Il racconto delle vicende personali di Dvoinikov è costantemente intervallato dalla descrizione giocosa e divertente degli amorosi litigi di Ethan con il compagno Carl, da considerazioni di ampio respiro sulla musica in tutte le sue forme. E questo a sua volta è seguito da stralci di un pamphlet settecentesco scritto da un antenato di Rafail; e ancora dalla trascrizione di verbali di interrogatorio a cui Dvoinikov è stato sottoposto innumerevoli volte, e in un cui risuona un’eco degli orwelliani interrogatori-tortura del celebre 1984. C’è anche spazio per la parodia dei costumi del tempo, e il ricordo dei dittatori maniacali nel ricorso a sosia su sosia su sosia, come ben descrive, ad esempio, Pennac in Ecco la storia. Senza considerare gli innumerevoli racconti racchiusi l’uno nell’altro, come fossero tante matriosche, che ci regalano aneddoti sulla vita di musicisti più o meno noti.
Ne consegue che è riduttivo definire Rapsodia su un solo tema semplicemente un romanzo. Morandini ci ha donato un riuscitissimo connubio fra saggio, biografia, lunga intervista, storia della musica, pamphlet politico. E se il pretesto iniziale è il confronto e l’incontro tra due compositori di nazionalità, età, tendenze sessuali, formazione, cultura e periodi storici diversi, la scrittura si apre a ritmi, colpi di scena e situazioni care alla struttura delle fiction e delle sit-com, i cui finti applausi sono spesso citati da Prescott per sottolineare la falsità di talune scontate riflessioni.
Morandini ha il merito e la rara capacità di essere riuscito, attraverso le parole, a rendere reale, vibrante ed emozionante un’esperienza uditiva, come dimostra la lodevole descrizione del componimento musicale da cui il romanzo prende nome (pp. 103-104).

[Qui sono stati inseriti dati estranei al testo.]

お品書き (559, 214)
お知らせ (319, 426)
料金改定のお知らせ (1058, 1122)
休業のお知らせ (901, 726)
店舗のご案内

Rapsodia su un solo tema trae innegabile ricchezza dall’eclettismo stilistico che accompagna ogni pagina invitando il lettore a predisporre l’animo ora alla confidenziale quotidianità dei litigi tra Ethan e Carl, ora all’umiliazione derivante dai verbali d’interrogatorio. Ancora a incuriosirsi per delle pagine di studio scritte nel ‘700, e inevitabilmente a commuoversi, rispettare e soffrire insieme a Dvoinikov memore del suo passato. Questo viaggio è anche l’insegnamento di un padre al giovane figlio, un commovente passaggio di testimone da una generazione eclissata a quella nascente. Quel che resta alla fine è un misto di rispetto e malinconia per uomini grandi che hanno espresso in note le loro stesse vite, e la riconferma di una riflessione a cui mi aveva indotto la lettura de La musica ferma il tempo di D. Barenboim: il blocco che spesso si avverte nell’ascolto della musica classica potrebbe essere superato se solo si pensasse che tanta imperiosa intensità e solennità dei suoni deriva dalle emozioni di uomini come tutti noi.